I’ve just been diagnosed with Optic Neuritis for the second time but in the opposite eye. I first had it going back approximately 5-6 years ago but back then they didn’t know much about it or even have a name for it, just told me it was due to stress.
Everything we have read about it online leads back to MS and/or Neuromyelitis Optica. I have also been noticing that I struggle with my speech at times and get ‘shooting’ pains in my feet but I was putting that down to the possibility of wearing the wrong type of shoes.
I am currently waiting for an appointment with a neurologist. Has anyone else had any experience with ON and it leading on to being diagnosed with MS?
Any advice will be much appreciated and thank you in advance
I don’t think Optic Neuritis would definitely lead to a dx of MS, but you should mention the other symptoms you’ve been experiencing when you see the neuro. Many more tests would need to be done before he/she would reach that conclusion.

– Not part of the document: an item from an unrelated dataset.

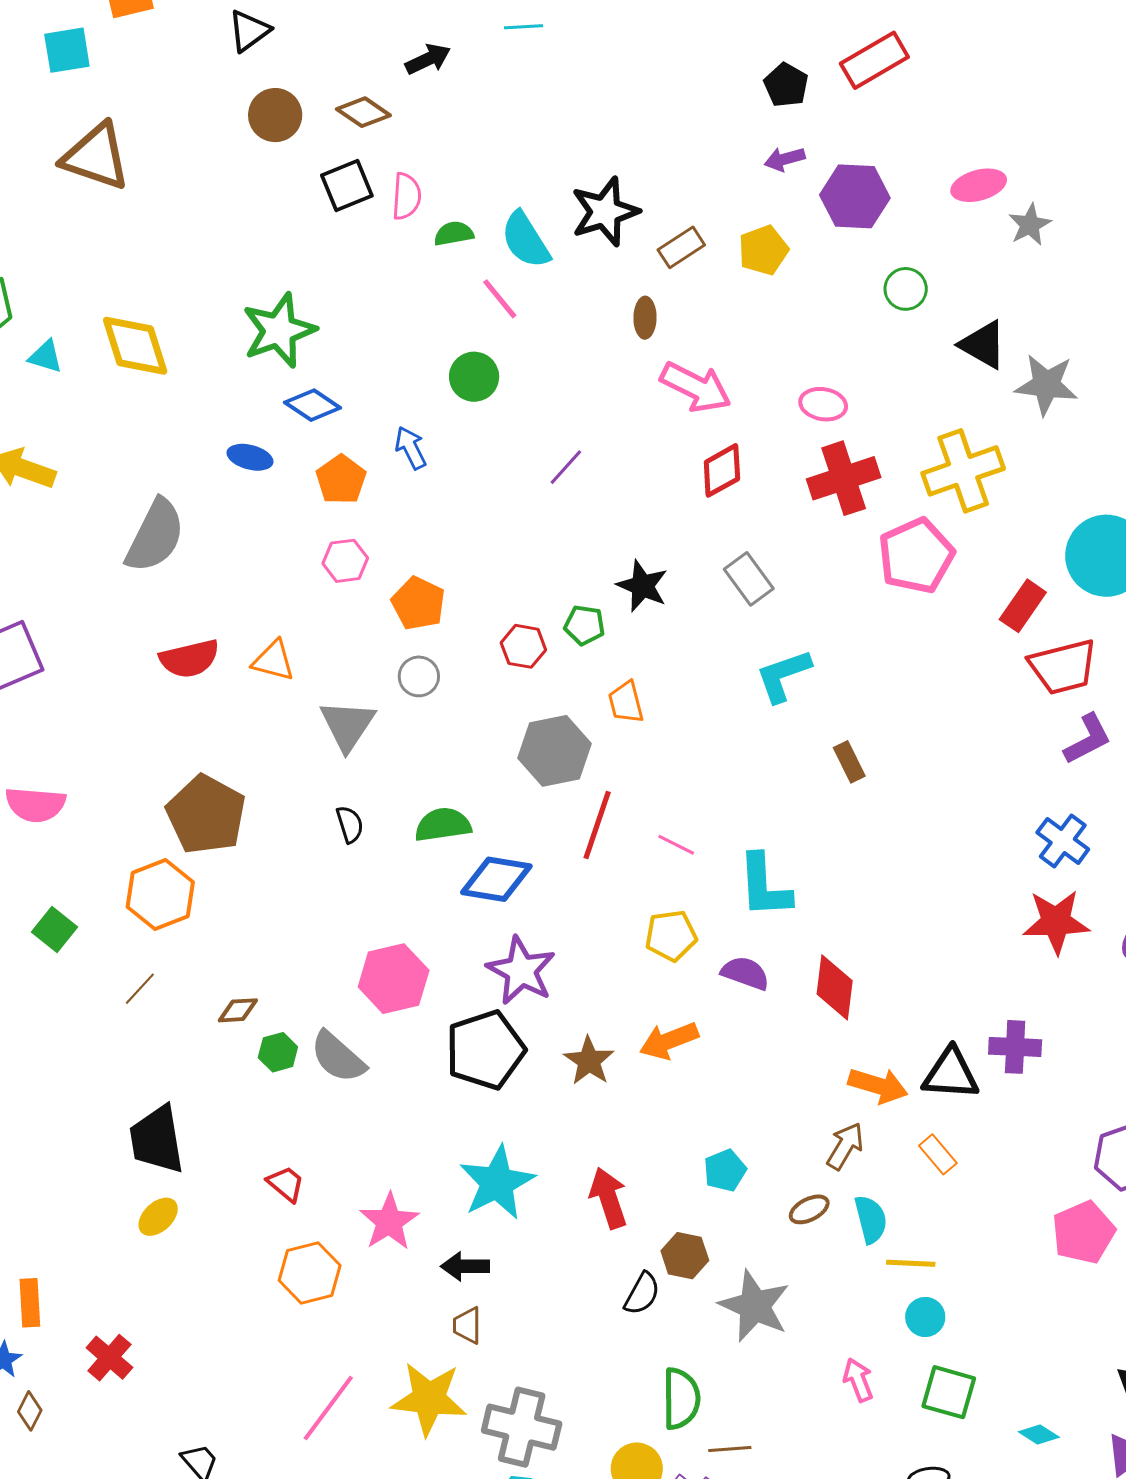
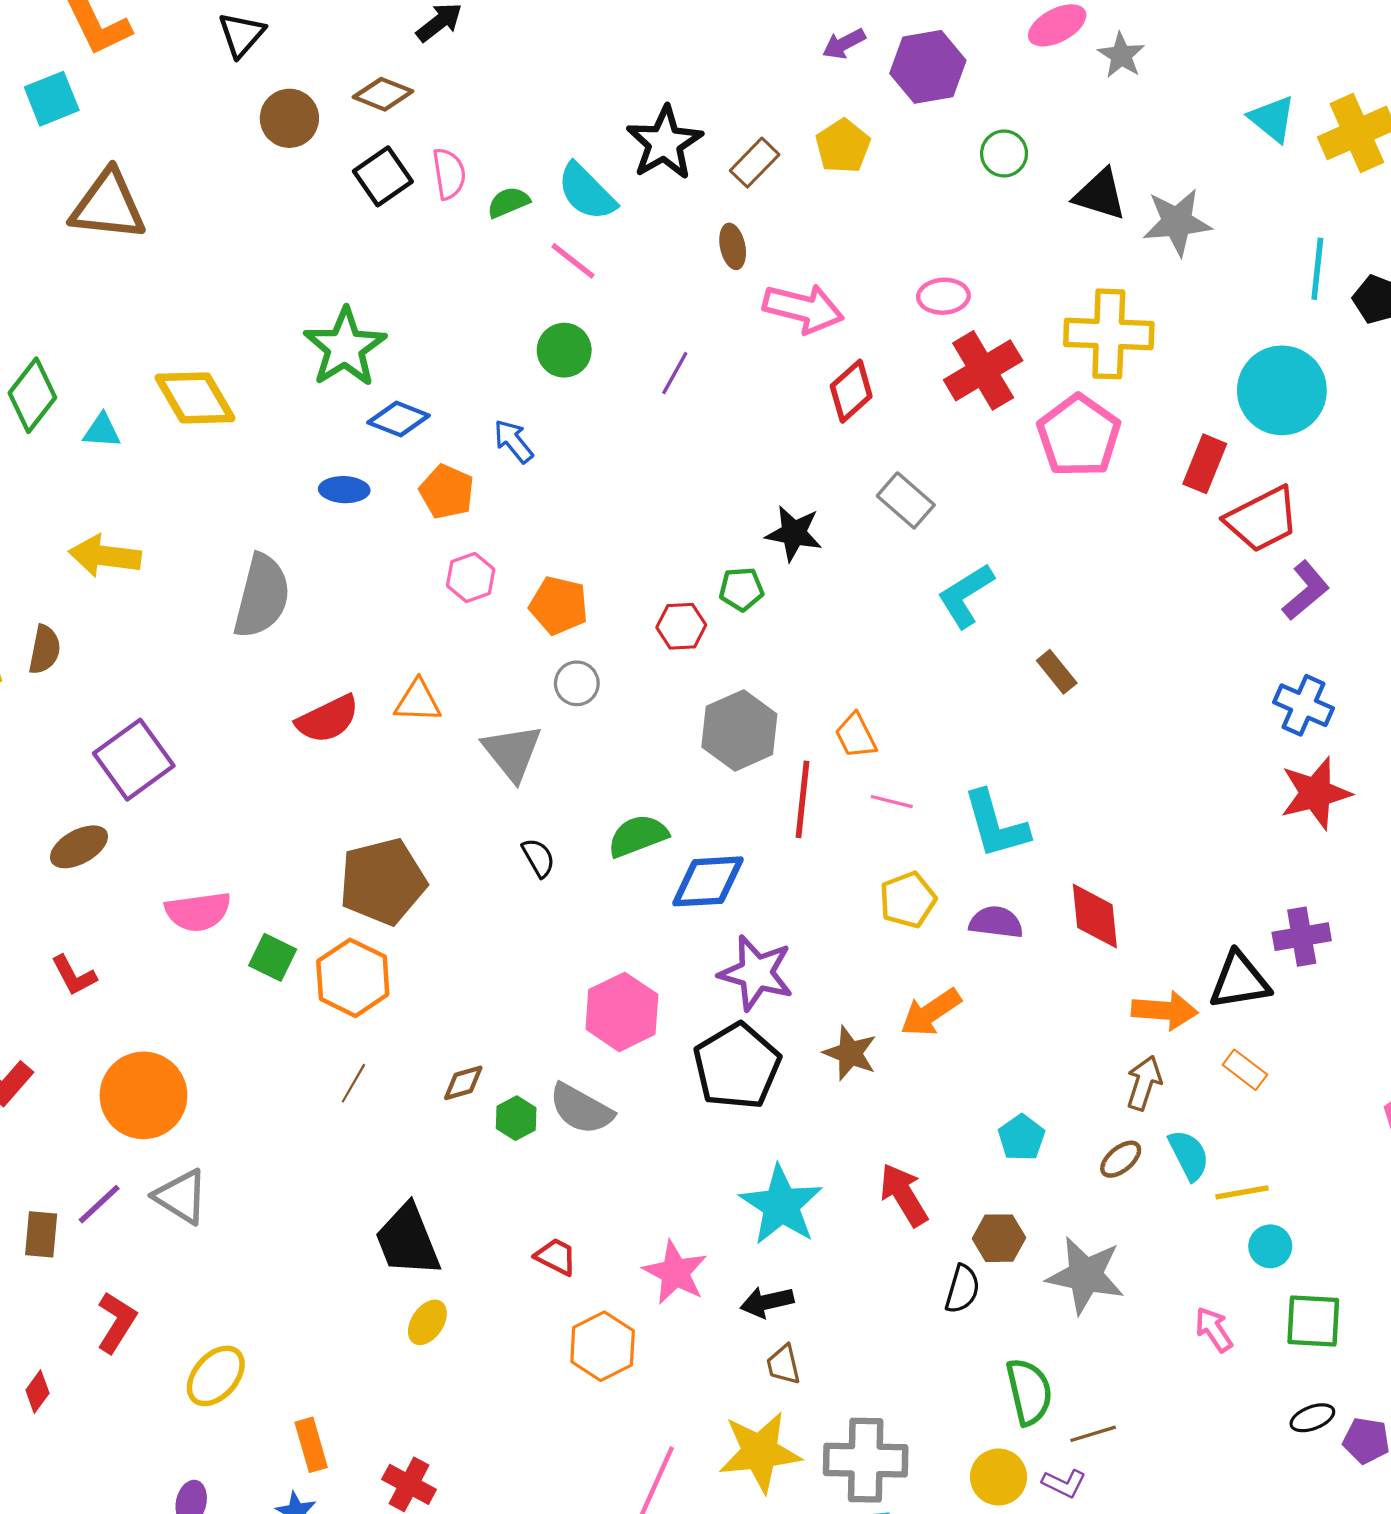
purple line: (566, 467) -> (675, 373), moved
yellow cross: (963, 471) -> (1109, 334), turned 34
orange trapezoid: (626, 702) -> (856, 736), moved
brown pentagon: (206, 815) -> (383, 882), turned -30
green square: (55, 930) -> (273, 957), moved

Hi there, I am a newbie and first time poster. I was diagnosed on Wednesday with retrobulbar optic neuritis. Consultant said if it’s caused by ms I could get steroids. It’s the first time ms ever mentioned to me.
i went to the GP who says I have hyper sensitive lower limb reflexes, I have had a weakness and funny sensation in my hands for a few months, a twitch in one muscle in my foot every night and a few months ago, I was dog tired with pain in every muscle and joint.
i am now over analysing everything and have got a referral for the neurologist but will have to go private as waiting list is so long.
not sure how to prepare mentally for the whole process.
I am a parent not a patient. My daughter had optic neuritis along with toe and finger numbness over a few months and gp laughed when I asked for steroids and nobody has mentioned ms. I am convinced this is what it is though.
It’s very inconsistent how clinicians approach theses symptoms. The neuro waiting list is possibly 6 months + so I will find the £200 to fund her appointment and hopefully MRI too.
Emotional side is sadly not discussed at appointments which is why people use this site, talking helps a lot.
Your gp sounds good and I wish you luck with diagnosis, May I ask what age you are?
My father in law is 84 and was diagnosed with Ms 50 years ago. My grandmother had ms too but I don’t remember her. I hope you have supportive family.
I am dreading the day my daughter is told her diagnosis and tryptophan prepare myself to be strong.
I just turned 38 a few weeks ago with 2 young kids. I have made a private appointment for 20 May with a neurologist which just seems so far away!
i don’t know what to be thinking, I have lay awake every night since Wednesday when the eye thing happened and I can see symptoms everywhere even though they may be completely unrelated.
its working out how to cope, I know a diagnosis isn’t the end of the world, it’s just something that has floored me as I wasn’t expecting him to say that, I thought I needed varivocals
I started with a bout of ON in my right eye. The optician couldn’t diagnose anything, I went to an ophthalmologist who diagnosed the ON and got me to have an MRI scan as it can be caused by anything stress, tumours or MS. When the results came back she explained that it wasn’t a tumour and that she ‘guessed’ it was MS but had to send me to the Neurologist for diagnosis. This was the first debilitating symptom I had experienced, however, when I talked to the neurologist it seems all the symptoms I have been experiencing and putting down to old age are the tell tale signs of MS. Aching legs, balance issues pins and needles and restless legs etc.